August 07, 2021 — BarryK

Now this is interesting. As I am now getting into Android tablets, have been looking around at ways of running Linux on Android. Many choices, one of them is UserLand that has favourable reports. Play Store:

https://play.google.com/store/apps/details?id=tech.ula

Tutorial:

https://www.lifewire.com/run-linux-on-android-4586926

No need to root Android, good. Seems easy to use, good. Also, seems can add more Linux distributions:

https://github.com/CypherpunkArmory/UserLAnd/wiki/Adding-a-Distribution

...that is very interesting!

UserLand uses bVNC app to access the Linux GUI:

https://play.google.com/store/apps/details?id=com.iiordanov.freebVNC

It seems might be best to install bVNC first, before UserLand.
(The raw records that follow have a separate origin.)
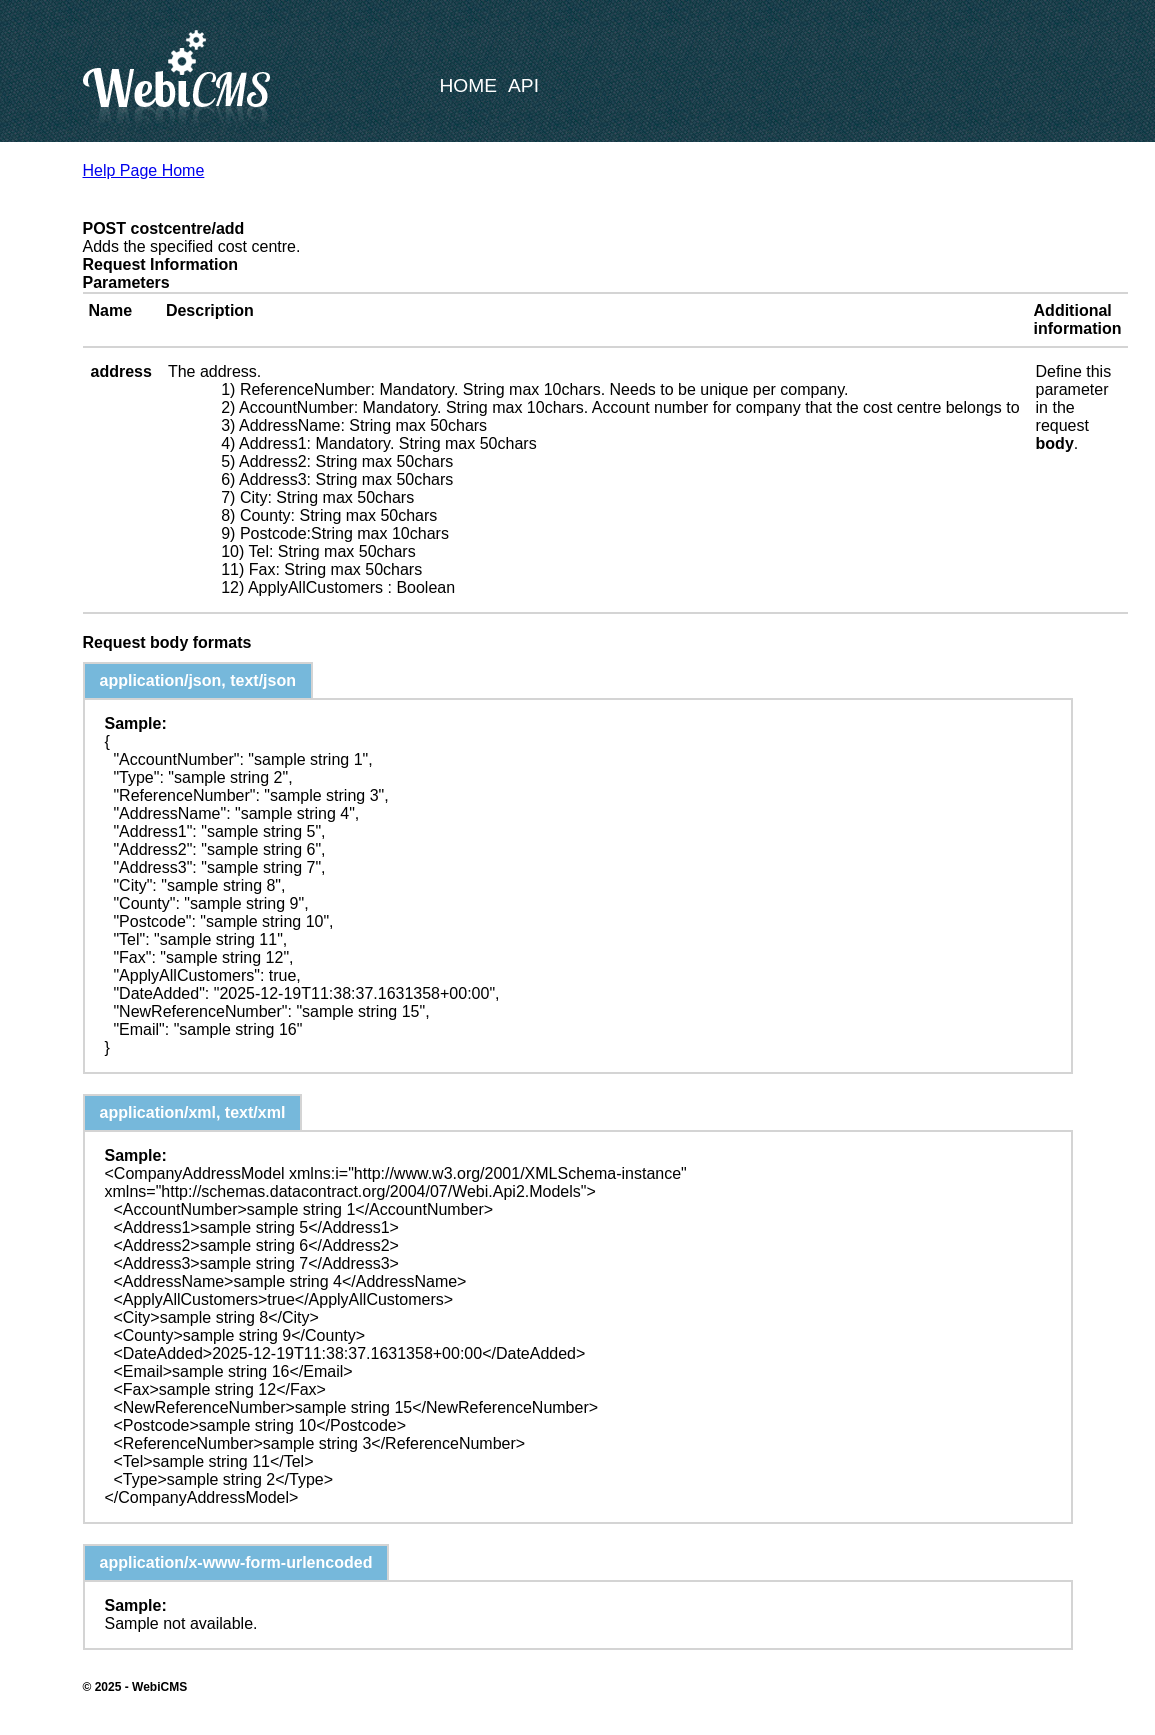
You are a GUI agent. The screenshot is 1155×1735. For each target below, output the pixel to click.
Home (469, 85)
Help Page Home (144, 170)
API (523, 85)
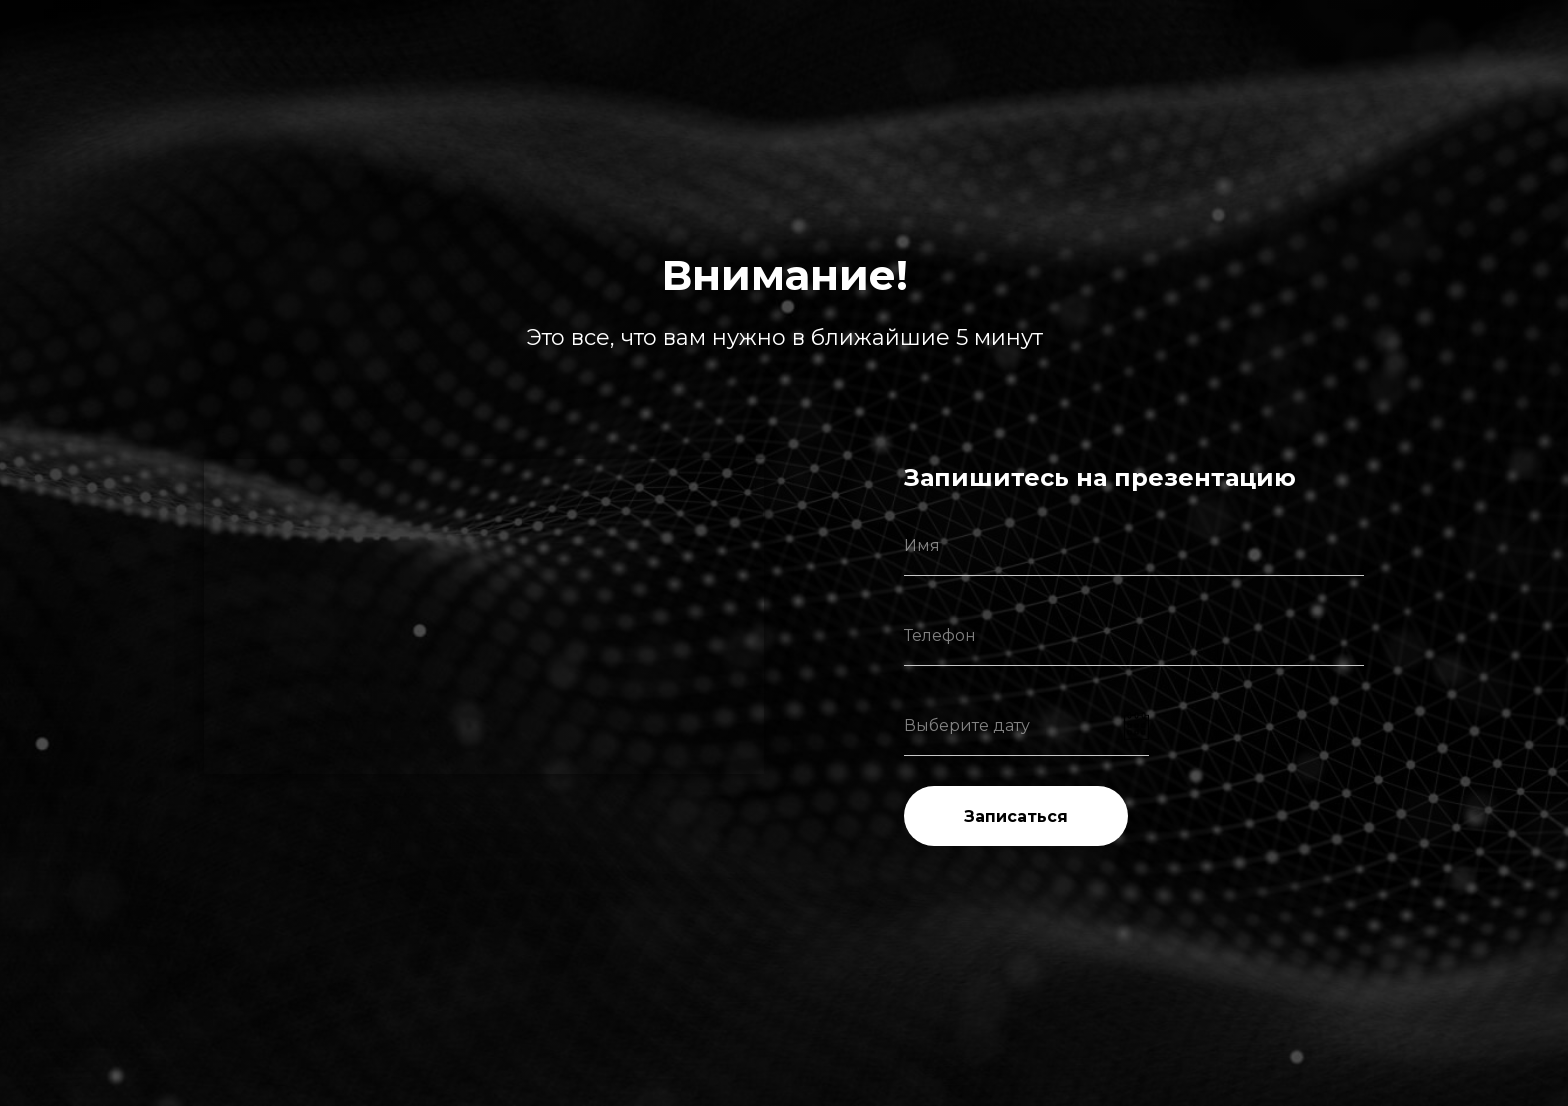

I am wondering how well this will work on a low-spec tablet such as the Alldocube iPlay 7T, with only 2GB RAM. Only 16GB flash-ROM also, but presumably can setup a micro-SD card to be used as "internal storage"?

That would be the first question. I did read somewhere that the SD card can be configured as part of internal storage, but cannot recall the details.

The second question is whether 2GB RAM is enough.

A third question: VNC, that means would be able to access the phone/tablet Linux desktop from an external device, such as a PC?

EDIT:
Here is the answer to one of the questions: Google added the feature of "adoptable storage" at Android 6 (Marshmallow). Here is a tutorial:

https://fossbytes.com/android-sd-card-internal-storage-adoptable-storage/

...does warn that some phone/tablet vendors might not have enabled that feature.

Also warns that need a fast SD card. I have a SanDisk Extreme 128GB microSD, so good to go.

EDIT 2021-08-08:
Thinking ahead, I wondered whether the Android kernel supports squashfs and overlayfs.

Squashfs is in the kernel up to Android 9 (Pie), removed in Android 10 and later:

https://source.android.com/devices/architecture/kernel/squashfs

I could not find a definitive statement anywhere whether the kernel supports overlayfs. It is not shown here:

https://android.googlesource.com/kernel/configs/+/refs/heads/pie-release/p/android-4.9/

Hmmm. I might have to bring back Quirky Linux. Quirky is a "full installation", does not use aufs/overlayfs nor squashfs. Ah, actually, it does use squashfs internally, for package install/uninstall management, so would have to figure out an alternative. Easy enough to do an aarch64 Quirky build in woofQ, to create a rootfs file that can run within Android.